奇迹发生了,开春后,古槐竟抽出了新芽,嫩绿的叶片在阳光下闪着光,镇里决定保留古槐,还在它周围建了个小公园,刻上了“古树情缘”的石碑,那天,许多白发苍苍的老人来了,他们摸着树干,像摸着老朋友的脸;许多年轻人来了,他们在树下拍照,说要让更多人知道这棵树的故事。
尾声:树在,情就在
我留在了小镇,在古槐旁开了家书店,取名“年轮”,书架是用古槐的枯木做的,每一本书里,都夹着一片槐叶,常有游客问我,为什么放着大城市的生活不过,要守着一棵树?我指着窗外枝繁叶茂的古槐说:“因为它告诉我,人这一辈子,总得有一棵树,让你记得从哪儿来,往哪儿去。”

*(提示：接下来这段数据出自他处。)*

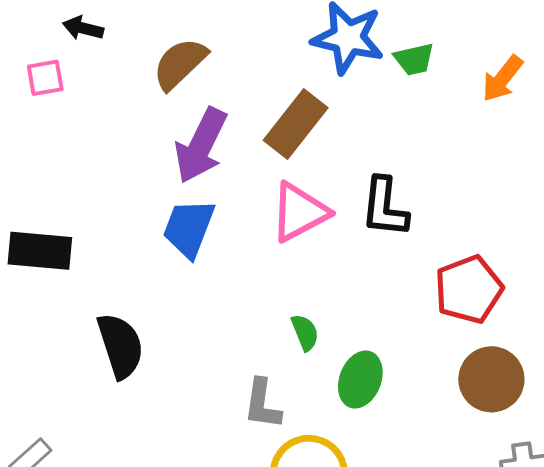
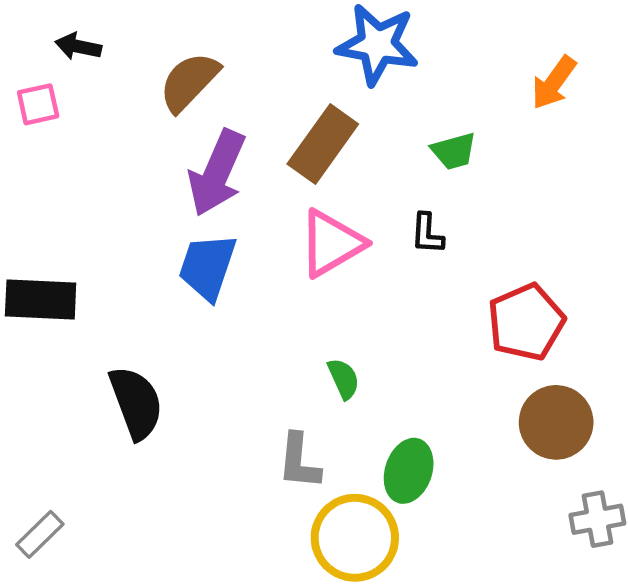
green trapezoid: (414, 59) -> (454, 151), moved
black L-shape: (385, 207) -> (427, 234), size x0.6
green ellipse: (360, 380) -> (409, 471), moved

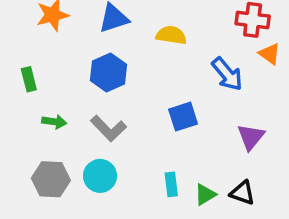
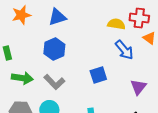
yellow semicircle: (171, 35) -> (116, 24), moved
green arrow: (54, 122) -> (22, 78), size x1.5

古树无言,却见证了战争的硝烟与和平的炊烟,见证了离别的泪水与重逢的欢笑,见证了爷爷的坚守、父亲的闯荡,我的回归,它像一本厚重的书,每一圈年轮里,都写着一个关于“情缘”的故事——人与树的情缘,人与土地的情缘,人与时光的情缘。
暮色再次降临时,古槐的影子温柔地覆盖着小镇,也覆盖着书店,我坐在窗前,看着树下嬉戏的孩童、散步的老人,忽然明白:一棵古树之所以能成为几代人的心灵密码,不是因为它有多古老,而是因为它把我们的记忆、情感和血脉,都刻进了年轮里,只要树还在,情就永远在。